TASK BRIEF | Give again only the lines from the line that holds "Segment regions of" to the end of the data, inclusive, omitting all pictures.

Stored items |
- - -
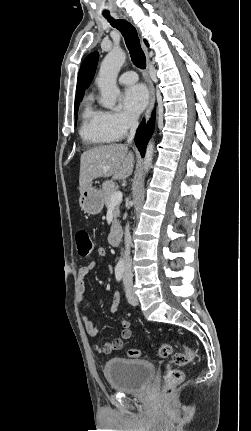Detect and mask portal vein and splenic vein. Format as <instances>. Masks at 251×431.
Wrapping results in <instances>:
<instances>
[{
	"mask_svg": "<svg viewBox=\"0 0 251 431\" xmlns=\"http://www.w3.org/2000/svg\"><path fill=\"white\" fill-rule=\"evenodd\" d=\"M122 198H123V194L121 191L114 192L110 198L111 205H118L119 203H121Z\"/></svg>",
	"mask_w": 251,
	"mask_h": 431,
	"instance_id": "portal-vein-and-splenic-vein-1",
	"label": "portal vein and splenic vein"
}]
</instances>
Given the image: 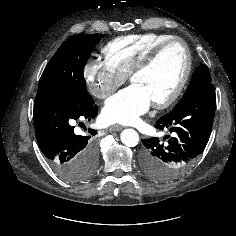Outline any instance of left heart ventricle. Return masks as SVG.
<instances>
[{"label": "left heart ventricle", "mask_w": 236, "mask_h": 236, "mask_svg": "<svg viewBox=\"0 0 236 236\" xmlns=\"http://www.w3.org/2000/svg\"><path fill=\"white\" fill-rule=\"evenodd\" d=\"M185 69V54L182 46L174 43L159 55L153 65L134 76L133 84L142 86L152 102L166 98L181 79Z\"/></svg>", "instance_id": "obj_1"}]
</instances>
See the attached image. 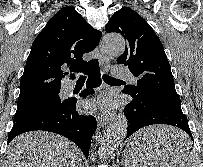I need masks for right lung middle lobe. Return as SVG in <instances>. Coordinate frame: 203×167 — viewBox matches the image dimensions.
Here are the masks:
<instances>
[{
	"label": "right lung middle lobe",
	"mask_w": 203,
	"mask_h": 167,
	"mask_svg": "<svg viewBox=\"0 0 203 167\" xmlns=\"http://www.w3.org/2000/svg\"><path fill=\"white\" fill-rule=\"evenodd\" d=\"M64 102L65 100H61L58 93H54L28 104L19 105L17 106V111L14 115V122L34 113L59 107Z\"/></svg>",
	"instance_id": "obj_1"
}]
</instances>
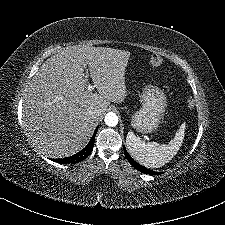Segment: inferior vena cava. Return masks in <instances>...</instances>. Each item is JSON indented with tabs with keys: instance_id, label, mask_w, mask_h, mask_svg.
Listing matches in <instances>:
<instances>
[{
	"instance_id": "1",
	"label": "inferior vena cava",
	"mask_w": 225,
	"mask_h": 225,
	"mask_svg": "<svg viewBox=\"0 0 225 225\" xmlns=\"http://www.w3.org/2000/svg\"><path fill=\"white\" fill-rule=\"evenodd\" d=\"M89 115L91 116L92 119H97L99 113L97 111H91L89 112Z\"/></svg>"
}]
</instances>
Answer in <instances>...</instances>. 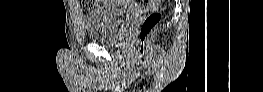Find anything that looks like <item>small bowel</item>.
<instances>
[{
    "mask_svg": "<svg viewBox=\"0 0 263 92\" xmlns=\"http://www.w3.org/2000/svg\"><path fill=\"white\" fill-rule=\"evenodd\" d=\"M152 2H154V3H158L159 1H152ZM128 4H133L134 6H135V8H138V9H140V10H143L142 8H140L139 6H137V4H135V3H128ZM74 7H75V9L77 10L78 9V4L75 2L74 3Z\"/></svg>",
    "mask_w": 263,
    "mask_h": 92,
    "instance_id": "obj_1",
    "label": "small bowel"
}]
</instances>
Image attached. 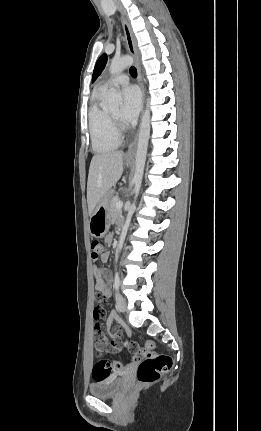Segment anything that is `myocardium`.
Segmentation results:
<instances>
[{
  "instance_id": "f54148a6",
  "label": "myocardium",
  "mask_w": 261,
  "mask_h": 431,
  "mask_svg": "<svg viewBox=\"0 0 261 431\" xmlns=\"http://www.w3.org/2000/svg\"><path fill=\"white\" fill-rule=\"evenodd\" d=\"M109 116H110V120H111V122H112V124H113V126H114V128H115V130L117 131V133L120 135L121 134V132H122V127H121V125L119 124V121H118V119L117 118H115L112 114H110L109 113Z\"/></svg>"
}]
</instances>
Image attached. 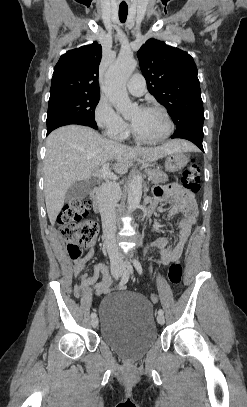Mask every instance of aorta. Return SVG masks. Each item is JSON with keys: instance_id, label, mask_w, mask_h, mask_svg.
I'll return each instance as SVG.
<instances>
[{"instance_id": "762f6f07", "label": "aorta", "mask_w": 247, "mask_h": 407, "mask_svg": "<svg viewBox=\"0 0 247 407\" xmlns=\"http://www.w3.org/2000/svg\"><path fill=\"white\" fill-rule=\"evenodd\" d=\"M137 66L131 56H119L105 74L103 92L113 104L116 111L122 115L130 113L134 104L128 97L126 83ZM142 196V177L136 174L132 177L128 191V208L134 211L140 204Z\"/></svg>"}]
</instances>
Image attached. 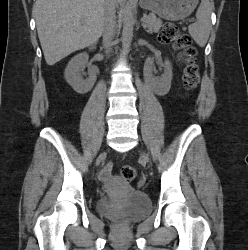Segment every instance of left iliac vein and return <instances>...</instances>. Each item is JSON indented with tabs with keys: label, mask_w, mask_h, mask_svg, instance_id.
Here are the masks:
<instances>
[{
	"label": "left iliac vein",
	"mask_w": 248,
	"mask_h": 250,
	"mask_svg": "<svg viewBox=\"0 0 248 250\" xmlns=\"http://www.w3.org/2000/svg\"><path fill=\"white\" fill-rule=\"evenodd\" d=\"M141 157L144 162L148 161L147 156L145 154H141Z\"/></svg>",
	"instance_id": "1"
}]
</instances>
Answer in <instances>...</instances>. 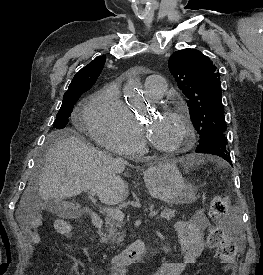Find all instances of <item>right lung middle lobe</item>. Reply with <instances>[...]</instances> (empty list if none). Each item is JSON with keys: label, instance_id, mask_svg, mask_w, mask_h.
Here are the masks:
<instances>
[{"label": "right lung middle lobe", "instance_id": "1", "mask_svg": "<svg viewBox=\"0 0 263 275\" xmlns=\"http://www.w3.org/2000/svg\"><path fill=\"white\" fill-rule=\"evenodd\" d=\"M88 89H82L64 94L63 102L59 112L57 113L55 123L53 125L56 129H63L68 124V118L73 111V106L77 102L81 94L86 92Z\"/></svg>", "mask_w": 263, "mask_h": 275}]
</instances>
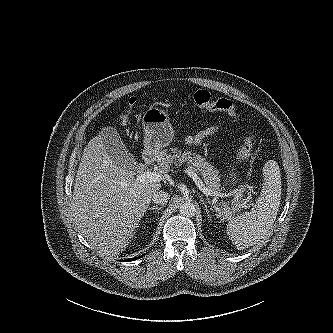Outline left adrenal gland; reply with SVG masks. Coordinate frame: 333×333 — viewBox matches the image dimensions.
I'll use <instances>...</instances> for the list:
<instances>
[{
  "mask_svg": "<svg viewBox=\"0 0 333 333\" xmlns=\"http://www.w3.org/2000/svg\"><path fill=\"white\" fill-rule=\"evenodd\" d=\"M200 197H201V202L204 204V208H205V211H206V214H207V218H208V220L212 221V218H211V215L209 214V210H208V207H207V205H206V202H205V200L202 198V196H200Z\"/></svg>",
  "mask_w": 333,
  "mask_h": 333,
  "instance_id": "1",
  "label": "left adrenal gland"
}]
</instances>
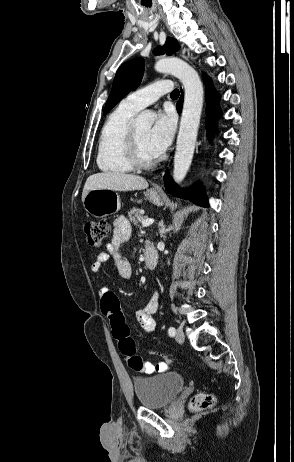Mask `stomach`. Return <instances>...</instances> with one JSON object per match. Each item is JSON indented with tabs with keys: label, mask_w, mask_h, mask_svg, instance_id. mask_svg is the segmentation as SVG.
<instances>
[{
	"label": "stomach",
	"mask_w": 294,
	"mask_h": 462,
	"mask_svg": "<svg viewBox=\"0 0 294 462\" xmlns=\"http://www.w3.org/2000/svg\"><path fill=\"white\" fill-rule=\"evenodd\" d=\"M145 195L153 204L163 205L162 198L154 189L147 190ZM83 206L87 213L96 218H102L117 213L121 208V203L119 195L113 190L92 189L86 194Z\"/></svg>",
	"instance_id": "obj_1"
}]
</instances>
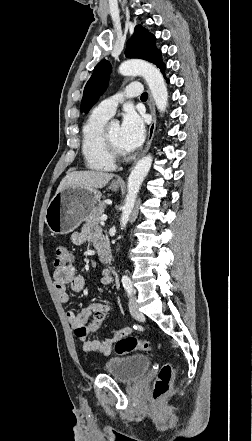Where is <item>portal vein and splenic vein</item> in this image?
Returning a JSON list of instances; mask_svg holds the SVG:
<instances>
[{"instance_id":"obj_1","label":"portal vein and splenic vein","mask_w":252,"mask_h":441,"mask_svg":"<svg viewBox=\"0 0 252 441\" xmlns=\"http://www.w3.org/2000/svg\"><path fill=\"white\" fill-rule=\"evenodd\" d=\"M107 220V216L106 215H102L101 217H100V221L101 222H104V221H106Z\"/></svg>"}]
</instances>
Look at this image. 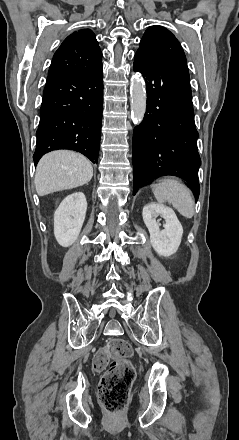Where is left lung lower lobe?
I'll return each mask as SVG.
<instances>
[{
  "label": "left lung lower lobe",
  "mask_w": 239,
  "mask_h": 440,
  "mask_svg": "<svg viewBox=\"0 0 239 440\" xmlns=\"http://www.w3.org/2000/svg\"><path fill=\"white\" fill-rule=\"evenodd\" d=\"M133 69L144 74L147 89L144 121L133 134V194L145 181L173 175L192 186L197 200L201 159L187 64L136 53Z\"/></svg>",
  "instance_id": "obj_1"
}]
</instances>
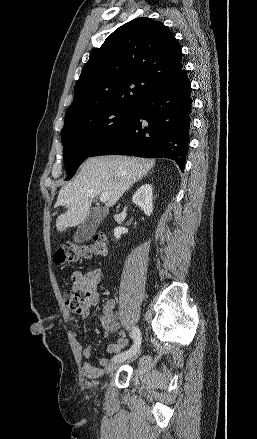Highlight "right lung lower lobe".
I'll list each match as a JSON object with an SVG mask.
<instances>
[{
  "mask_svg": "<svg viewBox=\"0 0 257 439\" xmlns=\"http://www.w3.org/2000/svg\"><path fill=\"white\" fill-rule=\"evenodd\" d=\"M191 84L186 71L149 93L130 120L103 140L89 156L134 155L169 158L183 171L188 153Z\"/></svg>",
  "mask_w": 257,
  "mask_h": 439,
  "instance_id": "1",
  "label": "right lung lower lobe"
}]
</instances>
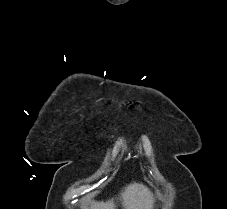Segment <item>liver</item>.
<instances>
[{
	"mask_svg": "<svg viewBox=\"0 0 227 209\" xmlns=\"http://www.w3.org/2000/svg\"><path fill=\"white\" fill-rule=\"evenodd\" d=\"M113 201L114 199L107 201V203H94L92 209H115L116 205ZM122 201L124 209H151L153 207V195L146 187L138 185V183L125 187Z\"/></svg>",
	"mask_w": 227,
	"mask_h": 209,
	"instance_id": "6515ba94",
	"label": "liver"
}]
</instances>
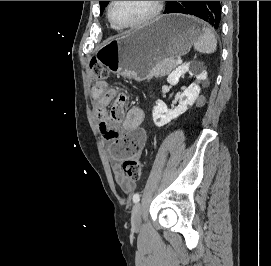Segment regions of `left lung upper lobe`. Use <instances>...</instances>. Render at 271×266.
I'll list each match as a JSON object with an SVG mask.
<instances>
[{"instance_id":"5c2ea615","label":"left lung upper lobe","mask_w":271,"mask_h":266,"mask_svg":"<svg viewBox=\"0 0 271 266\" xmlns=\"http://www.w3.org/2000/svg\"><path fill=\"white\" fill-rule=\"evenodd\" d=\"M108 2L109 1H99L100 7H101V12L100 13L103 12V10H104L105 6L108 4Z\"/></svg>"}]
</instances>
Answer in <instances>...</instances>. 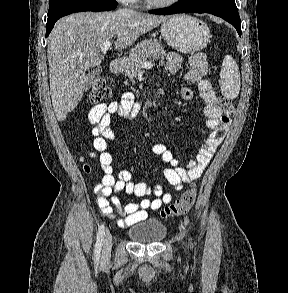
- - -
REPLY |
Segment regions of `left lung upper lobe`. Use <instances>...</instances>. Render at 271×266.
I'll list each match as a JSON object with an SVG mask.
<instances>
[{"instance_id":"5c2ea615","label":"left lung upper lobe","mask_w":271,"mask_h":266,"mask_svg":"<svg viewBox=\"0 0 271 266\" xmlns=\"http://www.w3.org/2000/svg\"><path fill=\"white\" fill-rule=\"evenodd\" d=\"M108 2L109 1H99L100 7H101V12L100 13L103 12V10H104L105 6L108 4Z\"/></svg>"}]
</instances>
Answer in <instances>...</instances>. 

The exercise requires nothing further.